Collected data
--*--

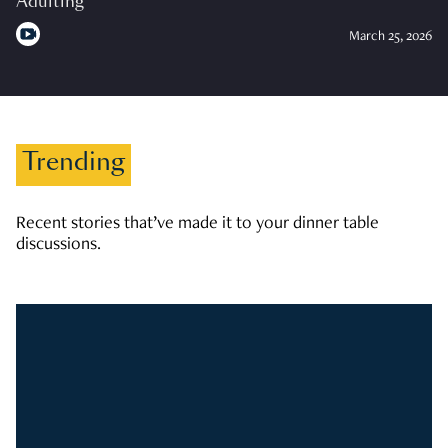
Adulting
March 25, 2026
Trending
Recent stories that’ve made it to your dinner table
discussions.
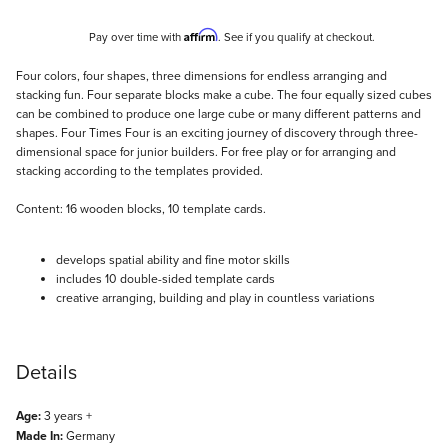
Affirm
Pay over time with
. See if you qualify at checkout.
Description
Four colors, four shapes, three dimensions for endless arranging and
stacking fun. Four separate blocks make a cube. The four equally sized cubes
can be combined to produce one large cube or many different patterns and
shapes. Four Times Four is an exciting journey of discovery through three-
dimensional space for junior builders. For free play or for arranging and
stacking according to the templates provided.
Content: 16 wooden blocks, 10 template cards.
develops spatial ability and fine motor skills
includes 10 double-sided template cards
creative arranging, building and play in countless variations
Details
Age:
3 years +
Made In:
Germany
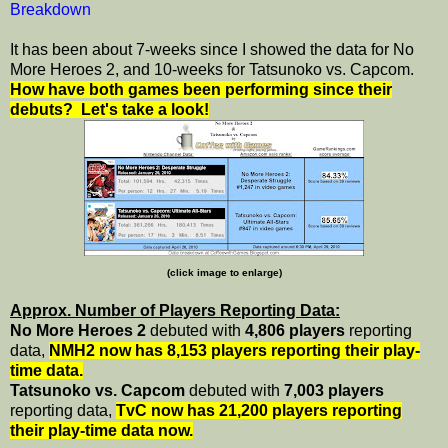
Breakdown
It has been about 7-weeks since I showed the data for No
More Heroes 2, and 10-weeks for Tatsunoko vs. Capcom.
How have both games been performing since their
debuts? Let's take a look!
(click image to enlarge)
Approx. Number of Players Reporting Data:
No More Heroes 2
debuted with
4,806 players
reporting
data,
NMH2 now has 8,153 players reporting their play-
time data.
Tatsunoko vs. Capcom
debuted with
7,003 players
reporting data,
TvC now has 21,200 players reporting
their play-time data now.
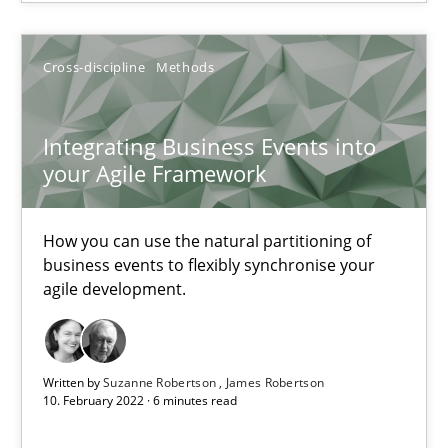
Integrating Business Events into your Agile Framework
Cross-discipline
Methods
How you can use the natural partitioning of business events to 
Integrating Business Events into
Cross-discipline
Methods
your Agile Framework
How you can use the natural partitioning of
Suzanne Robertson
business events to flexibly synchronise your
James Robertson
agile development.
10.02.2022
Written by
Suzanne Robertson
James Robertson
10. February 2022 · 6 minutes read
6 minutes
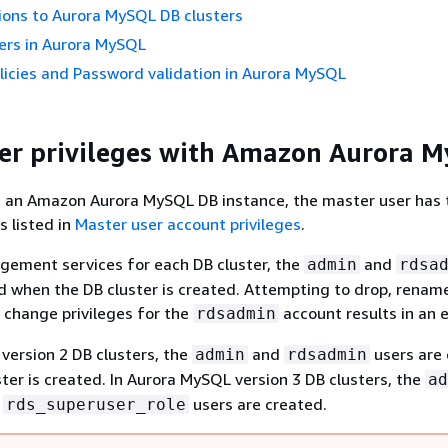
ions to Aurora MySQL DB clusters
ers in Aurora MySQL
icies and Password validation in Aurora MySQL
er privileges with Amazon Aurora 
 an Amazon Aurora MySQL DB instance, the master user has 
s listed in
Master user account privileges
.
gement services for each DB cluster, the
and
admin
rdsa
d when the DB cluster is created. Attempting to drop, renam
 change privileges for the
account results in an e
rdsadmin
version 2 DB clusters, the
and
users are
admin
rdsadmin
ter is created. In Aurora MySQL version 3 DB clusters, the
ad
d
users are created.
rds_superuser_role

--*--

**WORK ITEM**
Reproduce verbatim, and only, the lines starting at the one that contains "How you can use the natural partitioning of business" and ending with the final line of the records; leave out the pictures.

**COMPLETED TASK**
How you can use the natural partitioning of business events to 
Integrating Business Events into
Cross-discipline
Methods
your Agile Framework
How you can use the natural partitioning of
Suzanne Robertson
business events to flexibly synchronise your
James Robertson
agile development.
10.02.2022
Written by
Suzanne Robertson
James Robertson
10. February 2022 · 6 minutes read
6 minutes
ions to Aurora MySQL DB clusters
ers in Aurora MySQL
icies and Password validation in Aurora MySQL
er privileges with Amazon Aurora 
 an Amazon Aurora MySQL DB instance, the master user has 
s listed in
Master user account privileges
.
gement services for each DB cluster, the
and
admin
rdsa
d when the DB cluster is created. Attempting to drop, renam
 change privileges for the
account results in an e
rdsadmin
version 2 DB clusters, the
and
users are
admin
rdsadmin
ter is created. In Aurora MySQL version 3 DB clusters, the
ad
d
users are created.
rds_superuser_role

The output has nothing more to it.